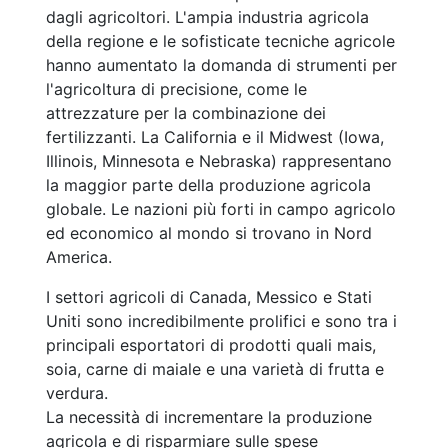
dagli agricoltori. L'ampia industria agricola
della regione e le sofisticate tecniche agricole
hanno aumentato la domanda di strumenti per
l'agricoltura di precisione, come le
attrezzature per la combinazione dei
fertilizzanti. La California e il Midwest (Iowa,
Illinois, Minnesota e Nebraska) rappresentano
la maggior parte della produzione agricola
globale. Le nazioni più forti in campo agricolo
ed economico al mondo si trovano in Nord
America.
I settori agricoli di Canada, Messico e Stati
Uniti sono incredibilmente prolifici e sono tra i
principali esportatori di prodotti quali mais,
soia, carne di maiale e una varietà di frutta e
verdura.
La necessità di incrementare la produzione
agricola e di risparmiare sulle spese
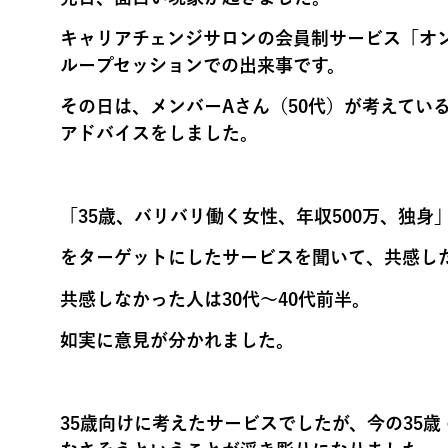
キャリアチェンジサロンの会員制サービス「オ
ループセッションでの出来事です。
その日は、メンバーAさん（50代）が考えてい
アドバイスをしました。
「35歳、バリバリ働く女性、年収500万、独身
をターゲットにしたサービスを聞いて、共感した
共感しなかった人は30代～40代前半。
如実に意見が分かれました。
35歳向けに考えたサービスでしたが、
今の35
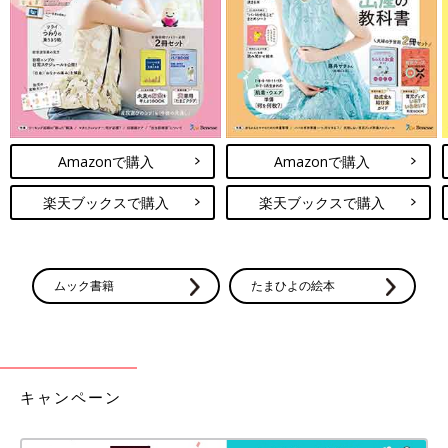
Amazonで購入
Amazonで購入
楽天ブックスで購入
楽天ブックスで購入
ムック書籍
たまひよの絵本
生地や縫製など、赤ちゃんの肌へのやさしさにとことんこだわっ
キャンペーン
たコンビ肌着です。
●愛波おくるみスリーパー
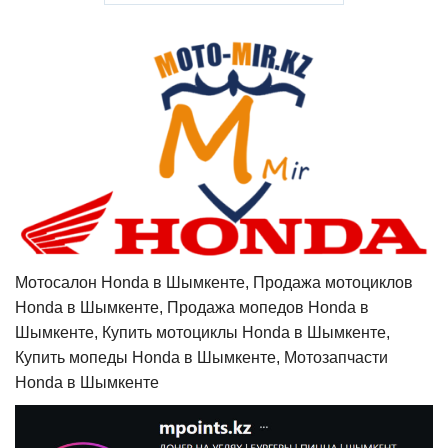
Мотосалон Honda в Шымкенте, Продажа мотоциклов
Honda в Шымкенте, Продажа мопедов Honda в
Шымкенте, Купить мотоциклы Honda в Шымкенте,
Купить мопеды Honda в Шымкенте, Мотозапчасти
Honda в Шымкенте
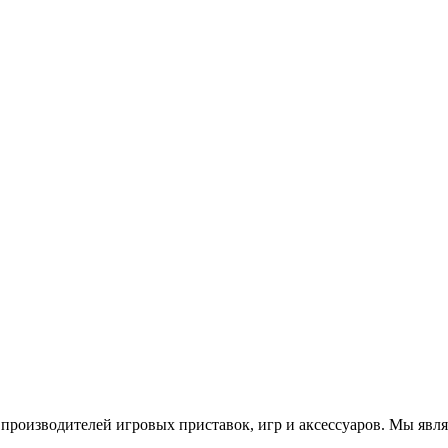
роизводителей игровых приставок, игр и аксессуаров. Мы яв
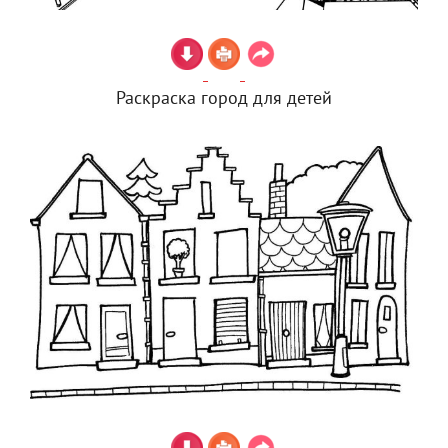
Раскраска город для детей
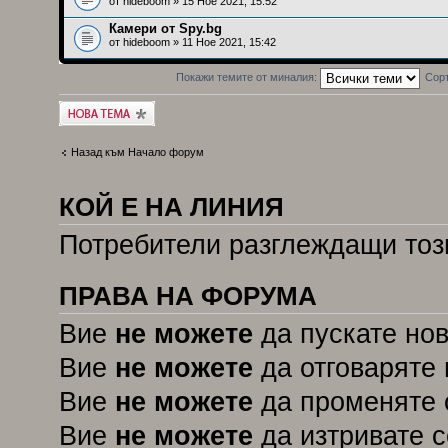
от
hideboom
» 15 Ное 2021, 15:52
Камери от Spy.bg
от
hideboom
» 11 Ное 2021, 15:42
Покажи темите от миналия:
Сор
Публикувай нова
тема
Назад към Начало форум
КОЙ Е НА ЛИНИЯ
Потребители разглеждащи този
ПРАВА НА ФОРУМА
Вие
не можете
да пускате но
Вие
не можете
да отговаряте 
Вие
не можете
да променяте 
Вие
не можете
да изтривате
_ _ _ _
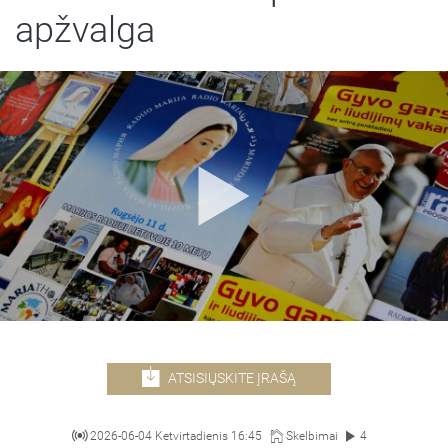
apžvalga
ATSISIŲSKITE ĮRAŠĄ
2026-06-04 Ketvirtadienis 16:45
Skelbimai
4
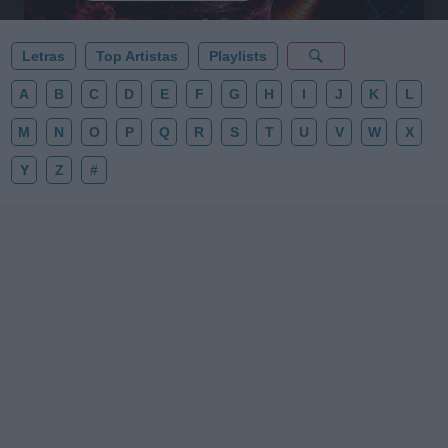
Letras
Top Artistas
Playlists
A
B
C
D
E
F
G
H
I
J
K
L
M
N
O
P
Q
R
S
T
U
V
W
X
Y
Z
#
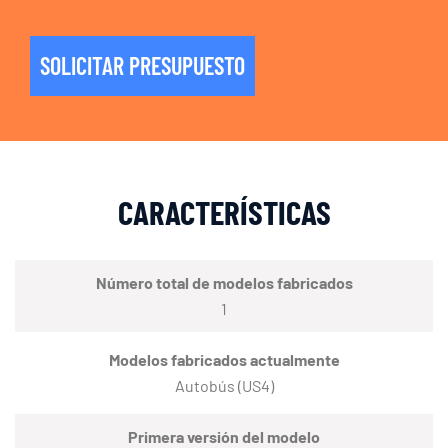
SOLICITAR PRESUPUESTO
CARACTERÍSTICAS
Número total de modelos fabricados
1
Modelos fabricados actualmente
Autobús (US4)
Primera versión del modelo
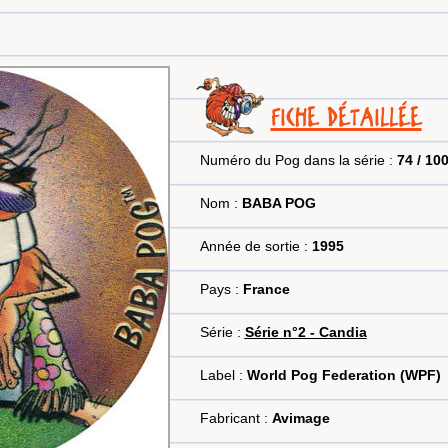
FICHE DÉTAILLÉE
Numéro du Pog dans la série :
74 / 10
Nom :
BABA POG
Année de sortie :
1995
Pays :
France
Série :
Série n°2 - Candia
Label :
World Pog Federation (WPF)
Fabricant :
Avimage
_ _ _ _
» **Required work**:
Reproduce the lines above, beginning at the line with "Покажи темите от" and stopping after the line with "да изтривате", exactly as they are.

» **Expected output**:
Покажи темите от миналия:
Сор
Публикувай нова
тема
Назад към Начало форум
КОЙ Е НА ЛИНИЯ
Потребители разглеждащи този
ПРАВА НА ФОРУМА
Вие
не можете
да пускате но
Вие
не можете
да отговаряте 
Вие
не можете
да променяте 
Вие
не можете
да изтривате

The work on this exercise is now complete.